When the 18 percent VAT was added at short notice last year on upcountry hotels, did safari packages immediately cost more for the entire accommodation element and both sales for Uganda vacations and in particular upcountry hotel occupancies took an immediate dive.
The Executive Director of the Uganda Hotel Owners Association repeatedly said last year that some of their member’s occupancies had dropped as low as 17 percent, an unsustainable situation given the overheads of hotels, and the organisation together with the Uganda Tourism Association has lobbied ever since to have the measure reversed. President Museveni then last year took notice of the complaints and directed the Ministry of Finance to remove the tax measure but, as speculated at the time, it was to take until the presentation of the new 2017/18 budget before this could be accomplished.

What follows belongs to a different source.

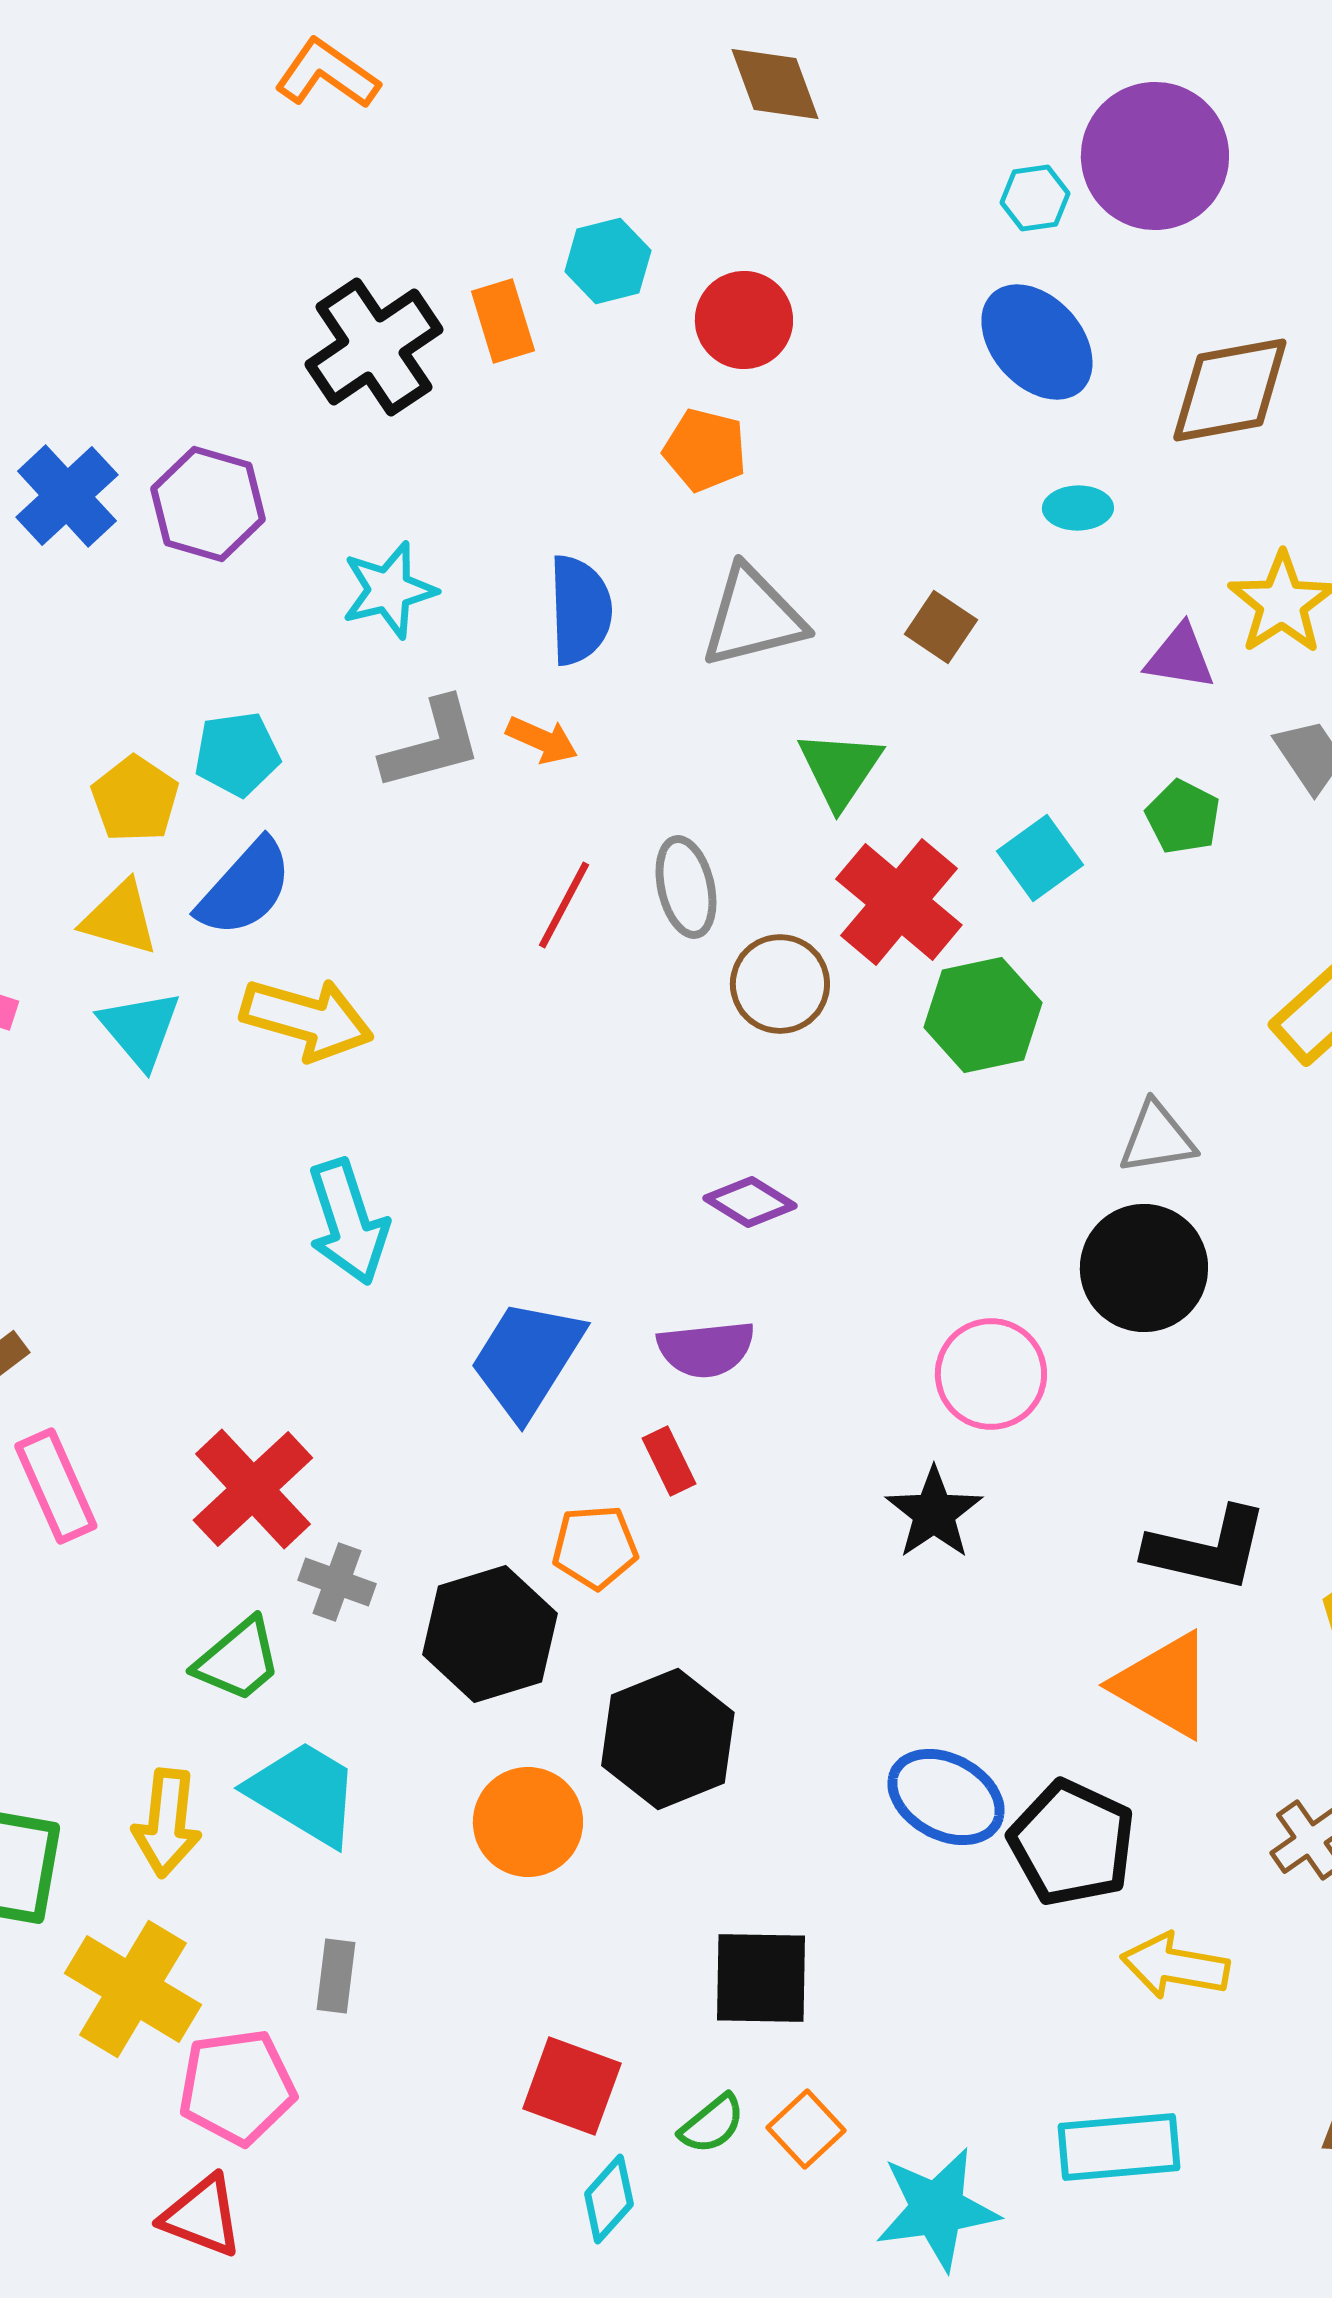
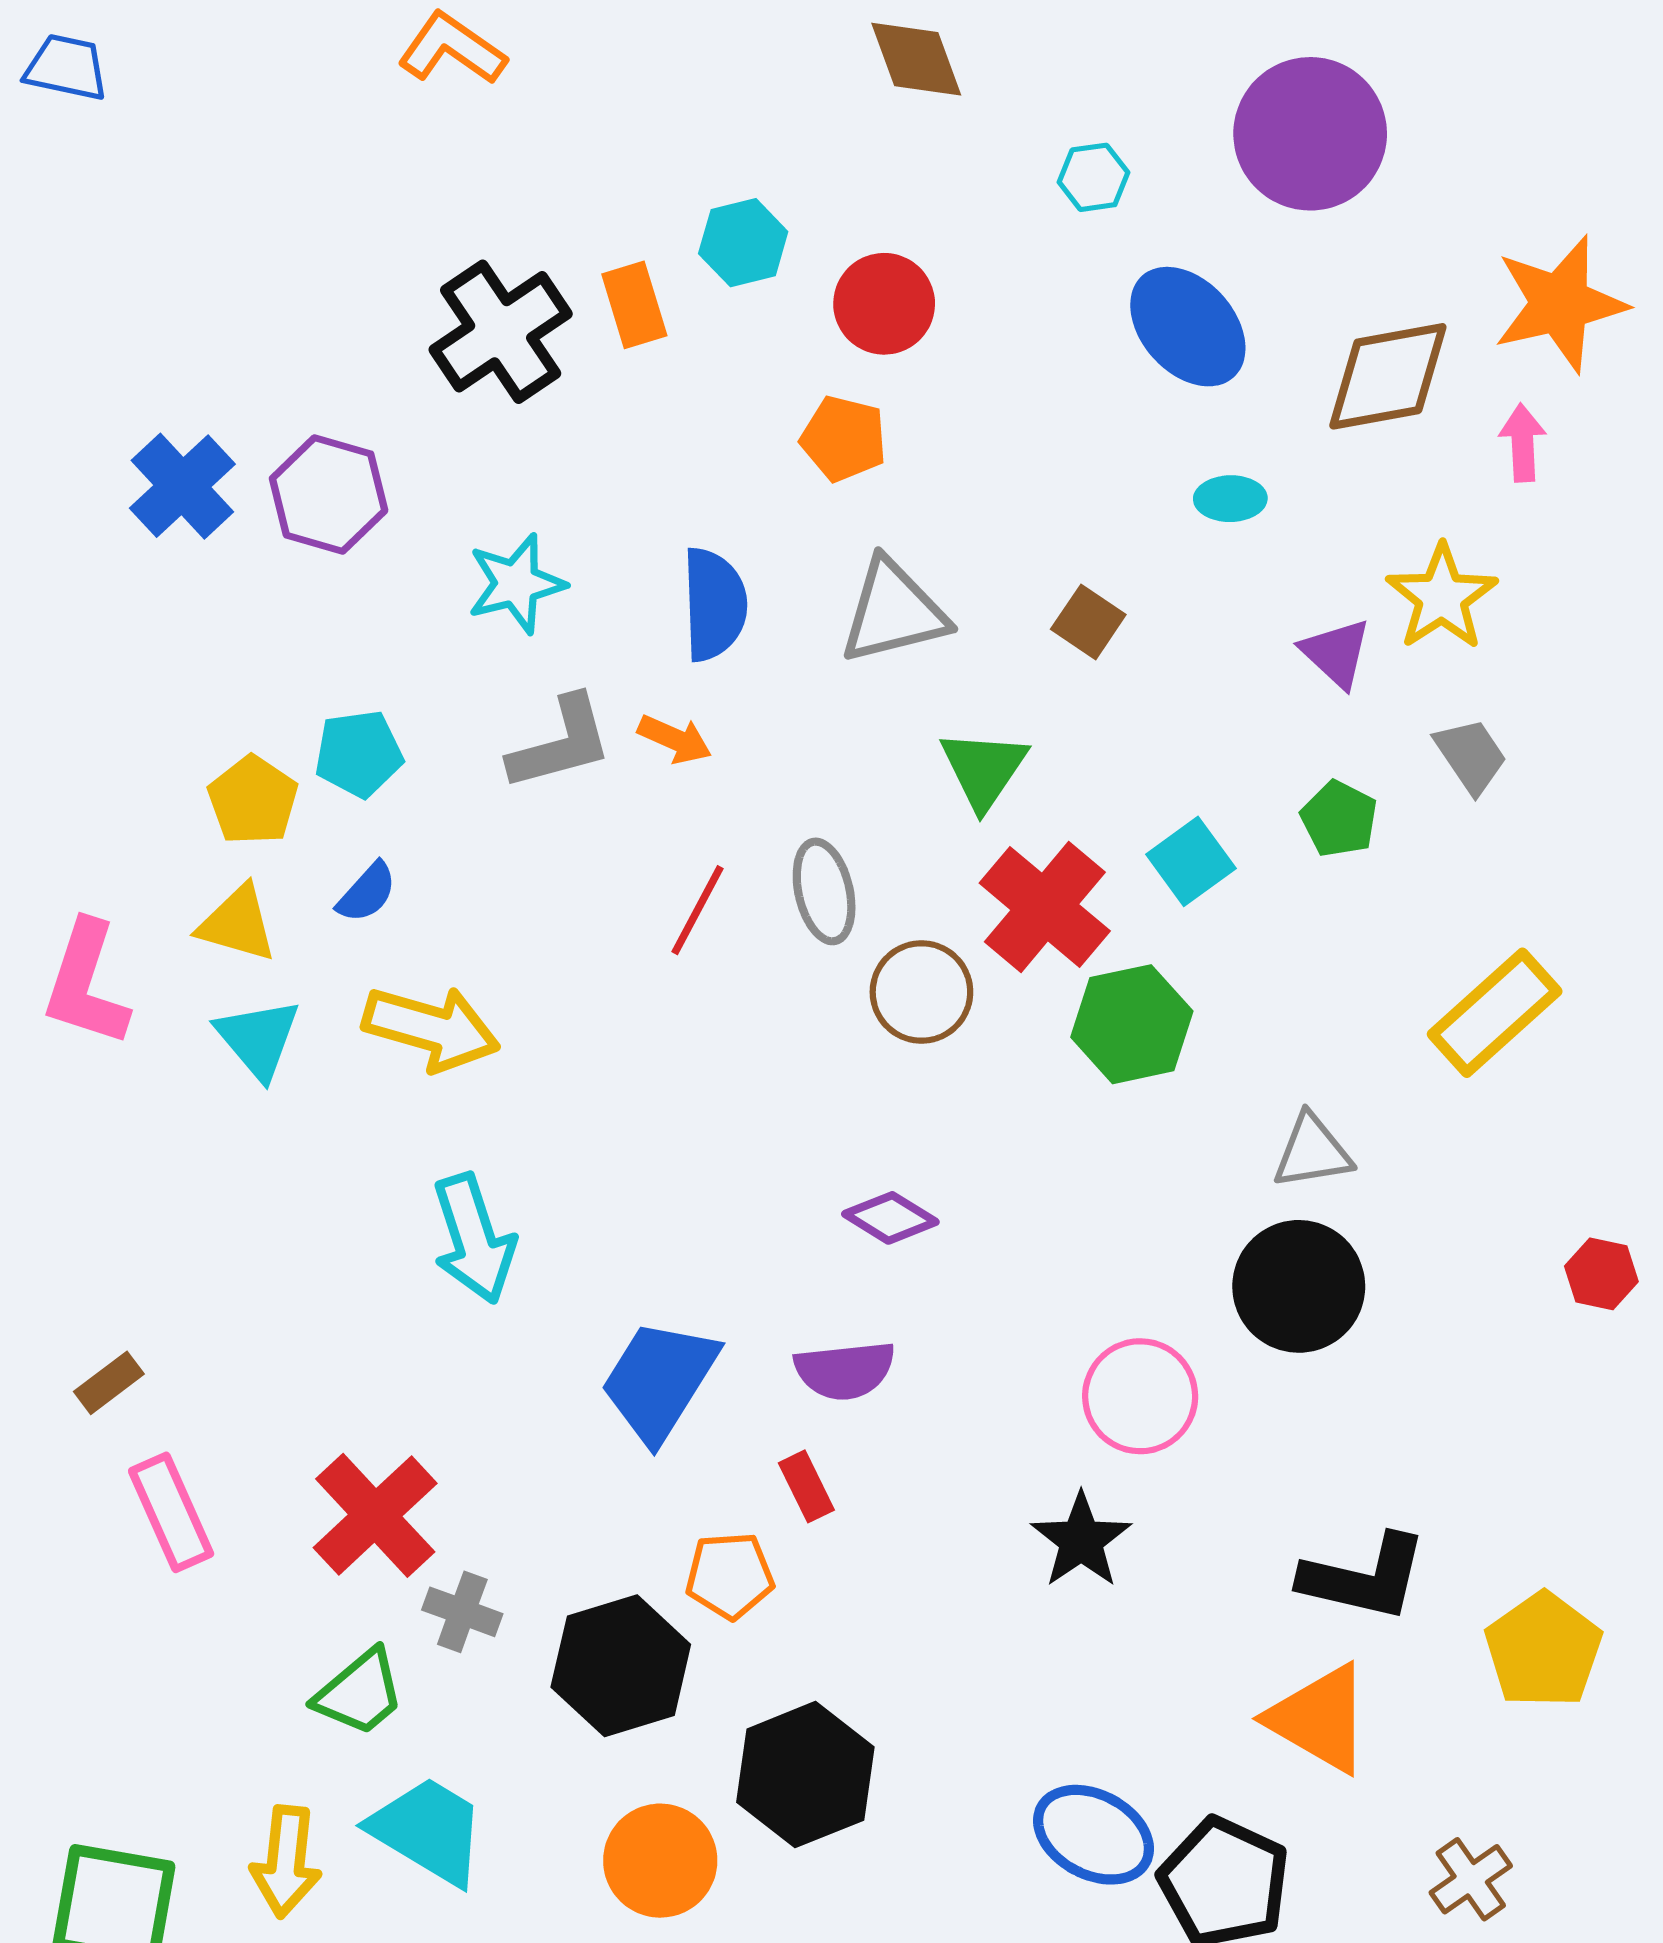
cyan hexagon: (1035, 198) -> (1094, 177), moved
purple triangle: (1180, 657) -> (1336, 653), turned 34
blue semicircle: (245, 888) -> (367, 893), size x0.6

Meanwhile have local tourism operators also requested the Ugandan government to extend similar measures as done in Kenya during the recently read budget, when it was proposed to remove taxes and duties from locally assembled safari vehicles. This measure is expected to spur growth in locally assembled specialised safari vehicles and make them cheaper to buy, improving on the quality of the fleets. ‘In Uganda we also need such a measure. Our safari vehicles are taxed and dutied and are prohibitively expensive. Therefore we have to match the Kenyan measures to remain competitive in the region. Our minister wants 4 million tourists in 2020 but truth told, unless we implement a wide range of tax breaks and create incentives for the sector, I am not sure how we will accomplish that over the next couple of years. Even back in your days as President of UTA I remember the constant demand to better facilitate tourism marketing, increase the Ministry budget and give incentives to the private sector. If all those things had been done in a timely manner, Uganda as a destination could be so much further ahead, do so much better. We have 10 parks and a dozen or so game reserves, forests, lakes, rivers, culture, heritage and so much more which should be magnets for tourists from around the world. Uganda has had so many accolades over the past years as best this and best that but our government has taken it all for granted. They need to put their money where their mouth is and then we shall exceed their projections even‘ then added another source also preferring not to be named.